DXDT =[dIdt;dXdt;dP0dt;dP1dt;dP2dt;dQ0dt;dQ1dt;dQ2dt;dMdt;dTjodt;dTdt];

Answer 1

You change the Kp term but there is no change...did you give the system a step command? Is the actual and desired signal error being fed back to the PID controller? If these are satisfied and the system is still insensitive to Kp you may need to go through your model block by block to find the issue. Also, why are you modelling your plant with an S function? Implementing these can be tricky.
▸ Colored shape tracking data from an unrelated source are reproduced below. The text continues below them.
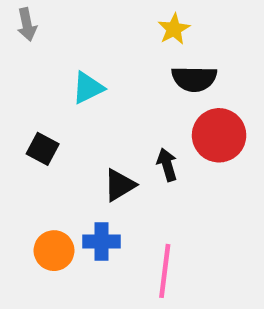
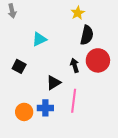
black semicircle: (194, 79) -> (87, 35), turned -78
black arrow: (167, 165) -> (75, 65), moved
pink line: (165, 271) -> (74, 101), moved

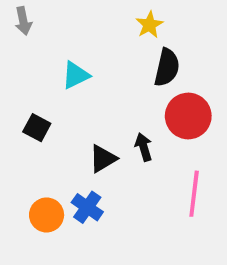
black arrow: (75, 65) -> (144, 147), moved
pink line: (74, 101) -> (194, 194), moved
blue cross: (45, 108) -> (87, 207), turned 35

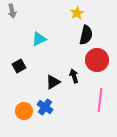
black square: (37, 128) -> (19, 66), turned 32

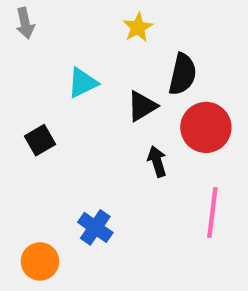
yellow star: (77, 13) -> (138, 27), moved
black triangle: (53, 82) -> (142, 106), moved
orange circle: (24, 111) -> (40, 261), moved

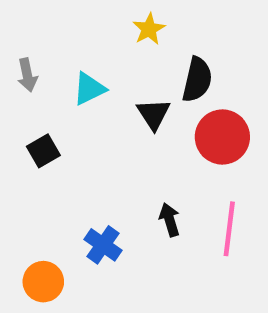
gray arrow: (25, 23) -> (27, 75), moved
black triangle: (142, 106) -> (154, 114), turned -32
black arrow: (157, 161) -> (170, 220), moved

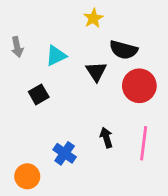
black semicircle: (197, 80) -> (124, 50), turned 92
black square: (43, 151) -> (39, 94), moved

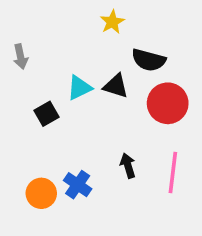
cyan triangle: (56, 56) -> (79, 88), moved
black triangle: (96, 71) -> (116, 86), turned -40
orange circle: (27, 176) -> (41, 193), moved

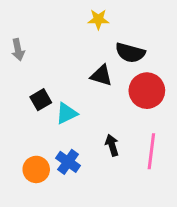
yellow star: (112, 22) -> (98, 19), turned 30
cyan triangle: (79, 88) -> (67, 113), moved

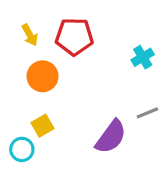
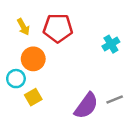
gray line: (147, 113) -> (115, 100), moved
cyan circle: (22, 149) -> (16, 79), moved

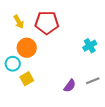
cyan cross: (111, 44) -> (90, 46), moved
purple semicircle: (86, 106) -> (70, 86), size x0.6

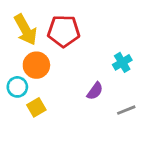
yellow arrow: (19, 22) -> (26, 30), size x1.6
purple semicircle: (70, 86) -> (95, 91), moved

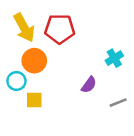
yellow square: (36, 107) -> (34, 100), turned 30

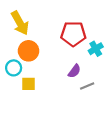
red pentagon: (60, 29) -> (73, 34), moved
gray line: (118, 103) -> (87, 86), moved

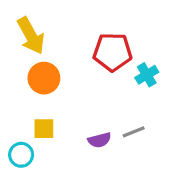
cyan circle: (14, 68) -> (21, 155), moved
purple semicircle: (74, 71) -> (99, 140), moved, turned 40

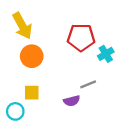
gray line: (134, 132) -> (88, 84), moved

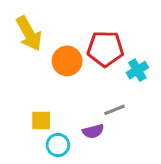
orange circle: (32, 56) -> (67, 61), moved
cyan circle: (15, 111) -> (58, 145), moved

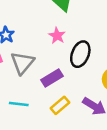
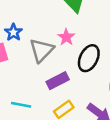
gray triangle: (22, 63) -> (41, 50), moved

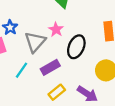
cyan line: (21, 105) -> (21, 70), moved, turned -63

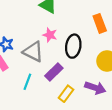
gray triangle: (35, 42) -> (33, 52), turned -30

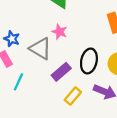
black ellipse: (73, 46) -> (89, 61), moved
cyan line: (27, 82) -> (18, 82), moved

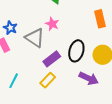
cyan line: (18, 82) -> (14, 81), moved
yellow rectangle: (73, 96) -> (48, 80), moved

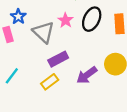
black ellipse: (76, 51) -> (92, 19), moved
purple arrow: (89, 78) -> (87, 75), moved, turned 108

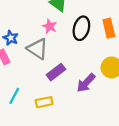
pink star: (65, 20) -> (50, 26), moved
yellow rectangle: (50, 82) -> (44, 102), moved, turned 35

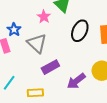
pink star: (50, 26) -> (44, 17), moved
I would much rather see the plant model in diagram form, or at least in embedded m.

For the step input I would recommend this link or google it. You need to set the Kp fairly high and then give it a step command input to destabilize the system and then vary Kp until it's stable and measure the period of oscillation.

I put together a toy model for you to test, I am inclined as well to beleive your s-function is at fault here. If you want to post/send the sfunction, I'd be glad to look at it. However, if you want to learn Ziegler-Nichols, start with a very simple model and follow the steps in the Ziegler-Nichols process. Here's the output for some of my data with a Kp = 200 and a plant of 1/(s+1):

So you can see the oscillation above. Kp = 200 is way too high, you'd have to reduce it quite a bit for Ziegler-Nichols, but I just wanted to give you an example.
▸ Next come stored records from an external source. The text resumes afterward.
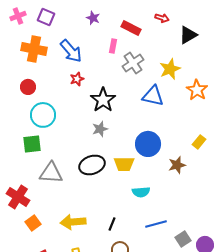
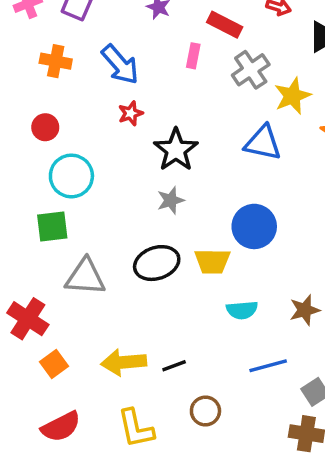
orange cross: (34, 49) -> (56, 61), size x0.7
gray cross: (133, 63) -> (251, 70), moved
brown star: (177, 165) -> (305, 310), moved
black line: (112, 224) -> (174, 366), moved, turned 48

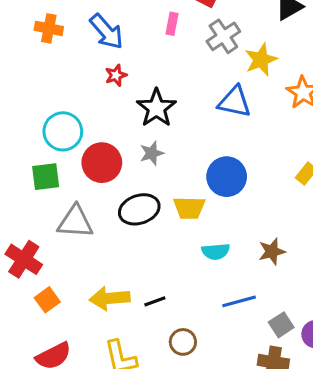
red circle: (45, 127) -> (102, 163), moved, size x1.6

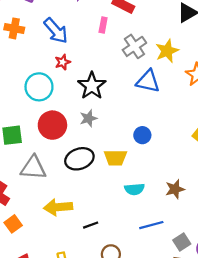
gray cross: (223, 36) -> (134, 46), moved
cyan circle: (63, 131) -> (39, 87), moved
blue circle: (227, 177) -> (142, 135), size x0.6
yellow arrow: (110, 298) -> (58, 207), moved

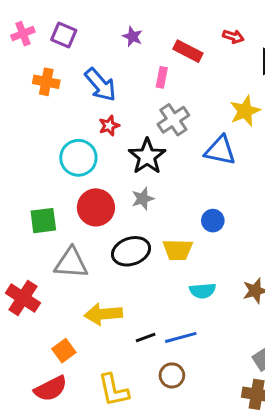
gray cross: (134, 46) -> (173, 120), moved
orange square: (13, 224) -> (64, 351), moved
blue line: (151, 225) -> (181, 337), moved

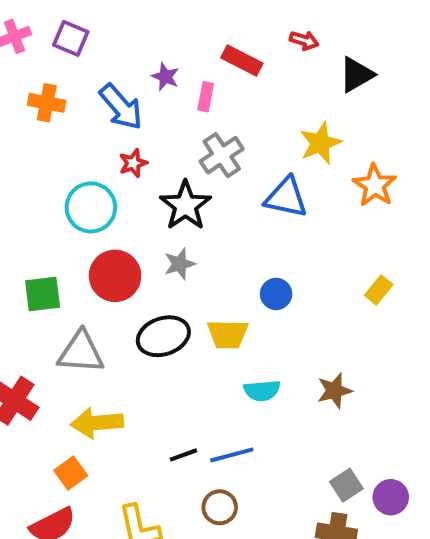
purple star: (132, 37) -> (165, 77), moved
yellow arrow: (103, 314) -> (97, 423), moved

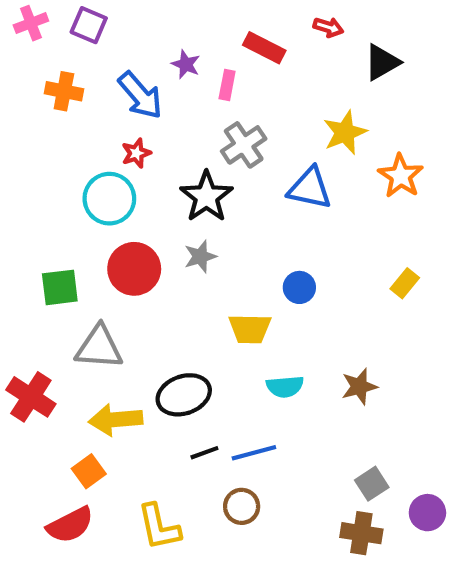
red star: (133, 163) -> (136, 153), moved
black ellipse: (163, 336) -> (184, 395), moved
purple circle: (391, 497) -> (427, 513), moved

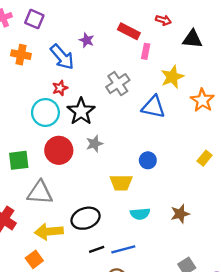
black triangle: (382, 62) -> (192, 39), turned 35
pink rectangle: (227, 85) -> (146, 51), moved
black star: (206, 197) -> (81, 111), moved

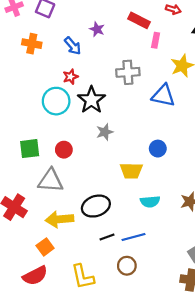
blue arrow: (62, 57) -> (73, 46), size x0.7
gray cross: (118, 84) -> (128, 72), turned 30
red circle: (59, 150) -> (64, 150), moved, size x0.6

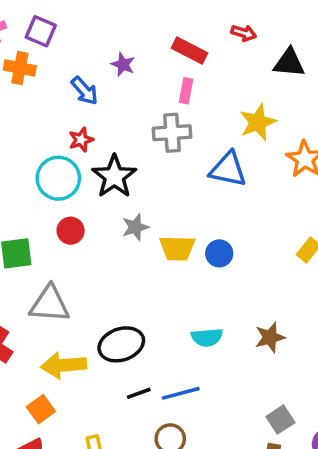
pink rectangle: (156, 40) -> (186, 91), moved
orange cross: (32, 44) -> (20, 68), moved
red circle: (64, 150) -> (71, 231), moved
yellow trapezoid: (131, 171) -> (177, 248), moved

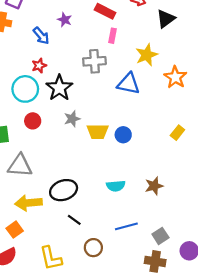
black triangle: (289, 63) -> (166, 19), turned -42
pink rectangle: (186, 91) -> (113, 36), moved
black line: (139, 393) -> (74, 220), turned 56
blue line: (181, 393) -> (126, 226), moved

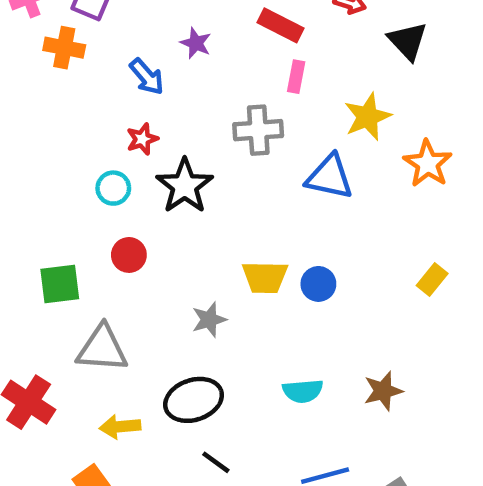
black triangle: (166, 19) -> (408, 41), turned -36
cyan circle: (25, 89) -> (113, 188), size x0.6
gray star: (72, 119) -> (209, 320), moved
yellow arrow: (28, 203) -> (120, 427), size x0.7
EDIT I downloaded your readtor_sfcn and reactor function into two files named reactor_sfcn.m and reactor.m Right away, I can tell why you never see any change in the input. In the reactor_sfcn mdlDerivatives, you pass the input to the system u as the third parameter to the reactor function. In the reactor function I can see that the third parameter, Tjo is never read, but overwritten with x(10). So, if Tjo is supposed to be the input parameter it shouldn't also be a state. That will be up to you to solve that problem, it is specific to your implementation of the plant. I've got a test model I've used to look at your files, I'll try to put it somewhere you can get access to it soon, but it likely won't be as useful as you analyzing what the plant is supposed to be doing. Hope this helps!

Thanks!

Answer 2

First I woult check if the s-function for the process is working as expected. Disconnect the PID controller and connect a step, ramp or a sin block. This could give you a hint if the block for the process is OK and how large the static coefficient is.

A second hint: the Ziegler-Nichols method says one should increase the Kp until the system gets marginaly stable. Have you tested only one value for the proportional gain? Depending on the plant 0.5 can be really small value and way under the levels you need to control the system.